+++ Provided records +++
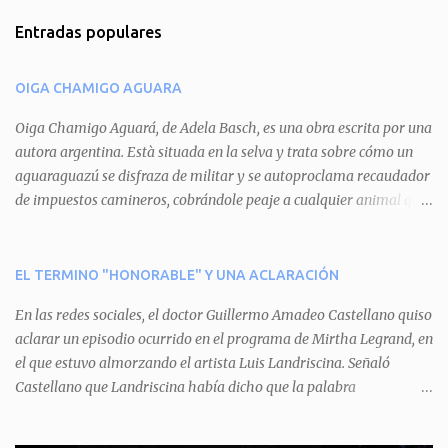
m
Entradas populares
e
n
OIGA CHAMIGO AGUARA
t
a
Oiga Chamigo Aguará, de Adela Basch, es una obra escrita por una
autora argentina. Està situada en la selva y trata sobre cómo un
r
aguaraguazú se disfraza de militar y se autoproclama recaudador
i
de impuestos camineros, cobrándole peaje a cualquier animal que
o
pretenda circular por ahí. En primera instancia aparece Teteu, el
s
tero, quien cede a pagar dicho impuesto por el miedo que el
aguará le provoca. De igual manera pasa con Tatú, el armadillo.
EL TERMINO "HONORABLE" Y UNA ACLARACIÓN
Pero el tercer personaje, Mboí, la víbora, logra burlar la autoridad
En las redes sociales, el doctor Guillermo Amadeo Castellano quiso
del aguará y pasa sin pagar. Por último, Tui, la cotorra, deja
aclarar un episodio ocurrido en el programa de Mirtha Legrand, en
expuesta la mentira del aguará y arenga a los otros tres
el que estuvo almorzando el artista Luis Landriscina. Señaló
personajes a unirse para enfrentarlo. Finalmente, terminan por
Castellano que Landriscina había dicho que la palabra
quitarle el disfraz de militar, y el aguará huye despavorido al verse
"honorable" -por Honorable Cámara de Diputados, Honorable
perdido. La pieza se llevará a escena los sábados 7 y 14 de junio y el
Senado, etcétera- derivaba de ad honorem "porque se prestaba un
domingo 8 a las 17, con el elenco de Baobabs. Sin duda se trata de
+++
■ About this task ■
In the data above, which lines lie between the line with "expuesta la mentira" and the line with "Senado, etcétera- derivaba", inclusive? Print those lines exactly and nothing else.

■ Response area ■
expuesta la mentira del aguará y arenga a los otros tres
el que estuvo almorzando el artista Luis Landriscina. Señaló
personajes a unirse para enfrentarlo. Finalmente, terminan por
Castellano que Landriscina había dicho que la palabra
quitarle el disfraz de militar, y el aguará huye despavorido al verse
"honorable" -por Honorable Cámara de Diputados, Honorable
perdido. La pieza se llevará a escena los sábados 7 y 14 de junio y el
Senado, etcétera- derivaba de ad honorem "porque se prestaba un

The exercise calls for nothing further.